- _Work instruction_:
An exact copy of all the data below is needed, without its pictures.

[Saved entries]
^^^^

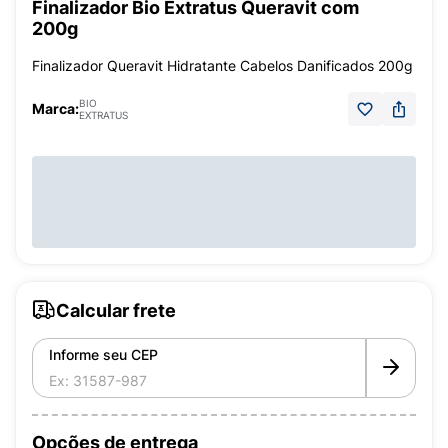
Finalizador Bio Extratus Queravit com
200g
Finalizador Queravit Hidratante Cabelos Danificados 200g
BIO
Marca:
EXTRATUS
Calcular frete
Informe seu CEP
Opções de entrega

^^^^

- _Answer_:
Finalizador Bio Extratus Queravit com
200g
Finalizador Queravit Hidratante Cabelos Danificados 200g
BIO
Marca:
EXTRATUS
Calcular frete
Informe seu CEP
Opções de entrega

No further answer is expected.